Aim of the exercise: Skip all pictures, then copy the lines from the start of the data through the line with "Missa inga kampanjer", keeping both ends.

Supplied records:
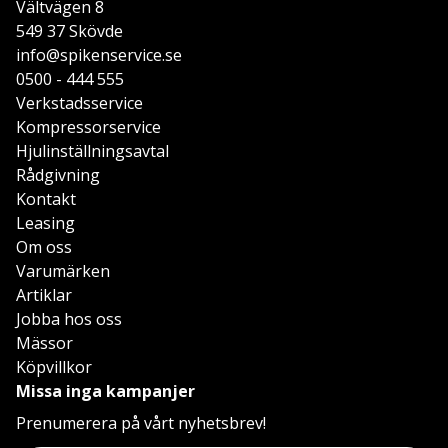
Vältvägen 8
549 37 Skövde
info@spikenservice.se
0500 - 444 555
Verkstadsservice
Kompressorservice
Hjulinställningsavtal
Rådgivning
Kontakt
Leasing
Om oss
Varumärken
Artiklar
Jobba hos oss
Mässor
Köpvillkor
Missa inga kampanjer
Prenumerera på vårt nyhetsbrev!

Written answer:
Vältvägen 8
549 37 Skövde
info@spikenservice.se
0500 - 444 555
Verkstadsservice
Kompressorservice
Hjulinställningsavtal
Rådgivning
Kontakt
Leasing
Om oss
Varumärken
Artiklar
Jobba hos oss
Mässor
Köpvillkor
Missa inga kampanjer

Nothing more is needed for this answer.